Say how many lines in the following entries include "find", and add nothing else.

::::::::::

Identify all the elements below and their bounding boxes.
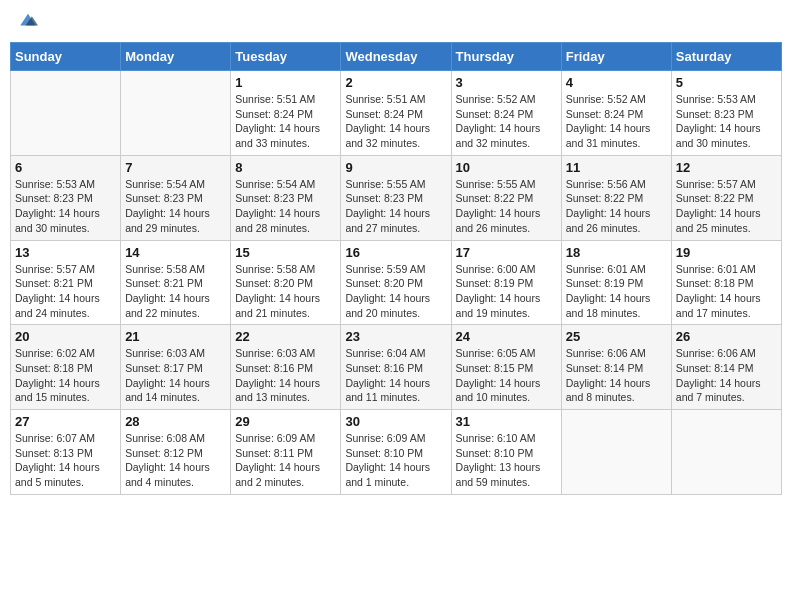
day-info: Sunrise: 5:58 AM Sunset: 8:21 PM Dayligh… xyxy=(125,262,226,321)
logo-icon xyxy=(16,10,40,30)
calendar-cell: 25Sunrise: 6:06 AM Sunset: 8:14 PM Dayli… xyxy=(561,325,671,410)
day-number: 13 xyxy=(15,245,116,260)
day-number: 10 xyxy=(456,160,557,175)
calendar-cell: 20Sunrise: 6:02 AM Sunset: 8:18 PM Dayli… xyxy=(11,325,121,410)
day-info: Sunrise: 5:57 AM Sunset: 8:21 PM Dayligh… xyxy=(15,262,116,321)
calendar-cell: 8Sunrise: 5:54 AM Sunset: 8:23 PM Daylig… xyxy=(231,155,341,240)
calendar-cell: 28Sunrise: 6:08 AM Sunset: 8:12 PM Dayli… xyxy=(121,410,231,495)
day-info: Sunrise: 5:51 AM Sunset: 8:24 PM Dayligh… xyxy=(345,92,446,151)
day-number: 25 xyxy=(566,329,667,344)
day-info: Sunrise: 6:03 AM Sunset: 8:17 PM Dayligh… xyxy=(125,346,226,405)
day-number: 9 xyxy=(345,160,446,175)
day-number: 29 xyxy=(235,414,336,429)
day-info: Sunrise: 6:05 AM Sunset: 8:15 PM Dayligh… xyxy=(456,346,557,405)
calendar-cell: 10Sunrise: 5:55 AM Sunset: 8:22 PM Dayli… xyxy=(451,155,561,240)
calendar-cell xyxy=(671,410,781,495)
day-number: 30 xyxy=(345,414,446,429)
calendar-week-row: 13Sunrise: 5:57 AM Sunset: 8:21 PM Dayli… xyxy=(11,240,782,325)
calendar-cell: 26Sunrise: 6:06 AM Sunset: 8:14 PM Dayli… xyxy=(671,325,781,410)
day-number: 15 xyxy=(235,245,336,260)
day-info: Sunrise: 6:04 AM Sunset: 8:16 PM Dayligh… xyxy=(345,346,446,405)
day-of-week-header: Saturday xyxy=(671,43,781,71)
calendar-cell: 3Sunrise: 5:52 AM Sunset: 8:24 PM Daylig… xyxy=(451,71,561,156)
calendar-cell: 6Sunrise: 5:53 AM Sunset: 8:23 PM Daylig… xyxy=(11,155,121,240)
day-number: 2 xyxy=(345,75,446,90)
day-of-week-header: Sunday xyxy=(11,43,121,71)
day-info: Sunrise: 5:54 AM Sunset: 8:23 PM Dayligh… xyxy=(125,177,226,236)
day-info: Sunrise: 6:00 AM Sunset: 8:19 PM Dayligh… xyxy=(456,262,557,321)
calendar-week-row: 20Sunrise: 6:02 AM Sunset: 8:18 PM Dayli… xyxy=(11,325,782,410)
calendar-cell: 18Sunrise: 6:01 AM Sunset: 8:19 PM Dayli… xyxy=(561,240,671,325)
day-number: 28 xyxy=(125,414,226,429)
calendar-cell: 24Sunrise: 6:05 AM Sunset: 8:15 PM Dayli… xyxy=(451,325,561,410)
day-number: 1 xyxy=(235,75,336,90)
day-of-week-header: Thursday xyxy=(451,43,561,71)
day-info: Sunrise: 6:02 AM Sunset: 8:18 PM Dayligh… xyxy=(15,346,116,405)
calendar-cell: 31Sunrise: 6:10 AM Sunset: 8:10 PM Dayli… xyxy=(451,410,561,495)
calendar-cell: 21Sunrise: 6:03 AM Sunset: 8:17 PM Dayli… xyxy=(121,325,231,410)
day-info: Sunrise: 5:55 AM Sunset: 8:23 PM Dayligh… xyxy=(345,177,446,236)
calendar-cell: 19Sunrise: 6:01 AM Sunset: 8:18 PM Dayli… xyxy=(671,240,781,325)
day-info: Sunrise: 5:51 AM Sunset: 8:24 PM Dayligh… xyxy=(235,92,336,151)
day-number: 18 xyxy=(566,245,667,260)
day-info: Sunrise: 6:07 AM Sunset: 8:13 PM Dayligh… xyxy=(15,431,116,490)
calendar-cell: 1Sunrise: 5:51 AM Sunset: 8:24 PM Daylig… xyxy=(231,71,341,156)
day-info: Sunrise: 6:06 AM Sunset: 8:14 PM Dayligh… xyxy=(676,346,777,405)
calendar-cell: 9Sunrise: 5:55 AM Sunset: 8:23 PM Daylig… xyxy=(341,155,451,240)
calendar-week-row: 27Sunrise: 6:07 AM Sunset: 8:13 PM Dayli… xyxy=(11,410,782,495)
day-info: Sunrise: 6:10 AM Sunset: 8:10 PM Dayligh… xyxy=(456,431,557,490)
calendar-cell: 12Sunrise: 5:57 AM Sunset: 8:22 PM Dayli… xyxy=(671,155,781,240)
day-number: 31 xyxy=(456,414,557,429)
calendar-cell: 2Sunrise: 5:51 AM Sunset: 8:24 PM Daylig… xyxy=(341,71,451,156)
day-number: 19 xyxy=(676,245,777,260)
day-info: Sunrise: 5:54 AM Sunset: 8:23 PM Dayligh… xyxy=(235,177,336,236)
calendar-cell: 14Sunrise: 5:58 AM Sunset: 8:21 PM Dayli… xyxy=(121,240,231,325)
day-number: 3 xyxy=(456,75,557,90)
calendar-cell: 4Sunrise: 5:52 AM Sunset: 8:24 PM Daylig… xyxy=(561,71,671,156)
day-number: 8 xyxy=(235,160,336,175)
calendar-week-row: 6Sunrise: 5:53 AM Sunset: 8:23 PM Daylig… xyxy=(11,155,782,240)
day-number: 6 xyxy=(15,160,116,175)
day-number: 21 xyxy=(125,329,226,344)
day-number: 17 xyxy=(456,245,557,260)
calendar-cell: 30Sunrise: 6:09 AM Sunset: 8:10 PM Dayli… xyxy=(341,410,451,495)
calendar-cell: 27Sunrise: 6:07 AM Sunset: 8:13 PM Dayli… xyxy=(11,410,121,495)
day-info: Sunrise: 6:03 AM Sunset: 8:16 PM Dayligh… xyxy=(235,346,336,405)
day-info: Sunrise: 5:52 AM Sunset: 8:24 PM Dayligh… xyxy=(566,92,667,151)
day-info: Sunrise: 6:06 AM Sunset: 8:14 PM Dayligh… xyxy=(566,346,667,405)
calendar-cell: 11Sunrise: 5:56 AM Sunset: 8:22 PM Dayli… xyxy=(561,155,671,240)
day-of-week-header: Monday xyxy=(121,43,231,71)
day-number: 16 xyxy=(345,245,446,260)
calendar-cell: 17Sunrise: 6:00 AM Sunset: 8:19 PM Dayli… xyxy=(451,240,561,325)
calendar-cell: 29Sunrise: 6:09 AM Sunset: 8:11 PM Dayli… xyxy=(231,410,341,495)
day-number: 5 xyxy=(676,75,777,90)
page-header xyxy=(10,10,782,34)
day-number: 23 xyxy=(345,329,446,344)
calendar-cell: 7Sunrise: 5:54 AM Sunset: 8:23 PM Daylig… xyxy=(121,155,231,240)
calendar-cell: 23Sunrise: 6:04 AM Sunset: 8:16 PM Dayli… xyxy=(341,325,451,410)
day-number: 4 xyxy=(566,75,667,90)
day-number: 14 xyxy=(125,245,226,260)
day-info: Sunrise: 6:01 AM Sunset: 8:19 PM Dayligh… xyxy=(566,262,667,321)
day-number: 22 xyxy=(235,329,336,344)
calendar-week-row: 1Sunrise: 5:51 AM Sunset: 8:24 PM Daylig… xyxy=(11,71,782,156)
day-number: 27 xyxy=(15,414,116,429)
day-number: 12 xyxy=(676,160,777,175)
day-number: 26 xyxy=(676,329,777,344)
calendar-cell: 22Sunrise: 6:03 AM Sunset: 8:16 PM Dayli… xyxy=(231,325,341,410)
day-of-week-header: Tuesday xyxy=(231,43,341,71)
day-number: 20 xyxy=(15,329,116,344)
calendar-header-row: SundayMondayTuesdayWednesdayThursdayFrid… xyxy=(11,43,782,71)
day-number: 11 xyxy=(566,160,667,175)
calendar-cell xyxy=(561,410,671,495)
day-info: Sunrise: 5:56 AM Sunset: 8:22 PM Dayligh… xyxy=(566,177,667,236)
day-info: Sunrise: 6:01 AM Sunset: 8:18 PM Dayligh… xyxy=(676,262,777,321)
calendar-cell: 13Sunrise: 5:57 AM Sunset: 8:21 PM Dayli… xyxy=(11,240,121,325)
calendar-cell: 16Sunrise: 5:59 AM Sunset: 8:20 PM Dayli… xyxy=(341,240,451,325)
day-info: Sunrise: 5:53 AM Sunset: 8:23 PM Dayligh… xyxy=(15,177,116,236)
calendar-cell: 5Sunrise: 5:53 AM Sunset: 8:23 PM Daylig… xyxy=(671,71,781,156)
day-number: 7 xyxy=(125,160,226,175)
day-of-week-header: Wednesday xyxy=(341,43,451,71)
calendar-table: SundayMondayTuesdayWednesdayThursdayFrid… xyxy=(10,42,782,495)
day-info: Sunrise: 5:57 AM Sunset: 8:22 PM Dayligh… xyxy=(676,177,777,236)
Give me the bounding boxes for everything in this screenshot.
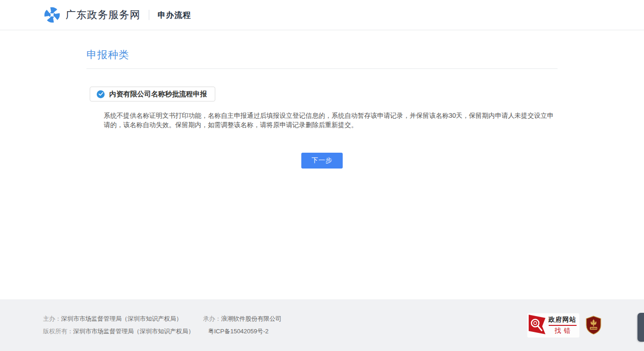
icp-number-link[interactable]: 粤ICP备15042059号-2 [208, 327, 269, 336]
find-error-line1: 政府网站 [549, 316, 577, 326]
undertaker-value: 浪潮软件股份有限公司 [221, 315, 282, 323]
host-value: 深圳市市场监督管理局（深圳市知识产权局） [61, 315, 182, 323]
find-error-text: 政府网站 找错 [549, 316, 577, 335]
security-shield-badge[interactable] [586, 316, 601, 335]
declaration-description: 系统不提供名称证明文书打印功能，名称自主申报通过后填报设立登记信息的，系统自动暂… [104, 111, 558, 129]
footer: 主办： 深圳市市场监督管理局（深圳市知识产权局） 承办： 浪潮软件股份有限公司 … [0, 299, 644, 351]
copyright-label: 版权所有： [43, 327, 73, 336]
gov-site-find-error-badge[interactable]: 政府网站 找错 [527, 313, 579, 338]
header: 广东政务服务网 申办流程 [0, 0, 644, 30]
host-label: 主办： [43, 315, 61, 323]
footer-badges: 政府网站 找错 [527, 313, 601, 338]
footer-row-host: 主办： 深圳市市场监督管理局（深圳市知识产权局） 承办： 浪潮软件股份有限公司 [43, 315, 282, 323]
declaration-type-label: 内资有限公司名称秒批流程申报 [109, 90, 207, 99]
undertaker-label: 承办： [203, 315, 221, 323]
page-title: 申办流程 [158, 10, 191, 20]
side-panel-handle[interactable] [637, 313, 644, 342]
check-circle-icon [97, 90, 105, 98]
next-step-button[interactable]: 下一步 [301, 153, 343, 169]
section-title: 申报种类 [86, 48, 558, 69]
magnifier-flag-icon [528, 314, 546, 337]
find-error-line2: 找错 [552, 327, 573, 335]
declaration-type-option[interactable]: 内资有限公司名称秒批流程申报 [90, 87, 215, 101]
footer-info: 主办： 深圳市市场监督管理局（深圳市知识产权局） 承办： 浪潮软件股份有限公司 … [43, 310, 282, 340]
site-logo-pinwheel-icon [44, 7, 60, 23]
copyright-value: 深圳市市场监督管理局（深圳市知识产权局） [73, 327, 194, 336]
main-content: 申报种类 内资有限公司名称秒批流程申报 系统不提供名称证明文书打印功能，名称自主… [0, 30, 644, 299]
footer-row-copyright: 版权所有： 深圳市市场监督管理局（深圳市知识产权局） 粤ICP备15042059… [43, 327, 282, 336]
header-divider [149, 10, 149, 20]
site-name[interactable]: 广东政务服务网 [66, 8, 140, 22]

::::::::::

= Response to this task =
4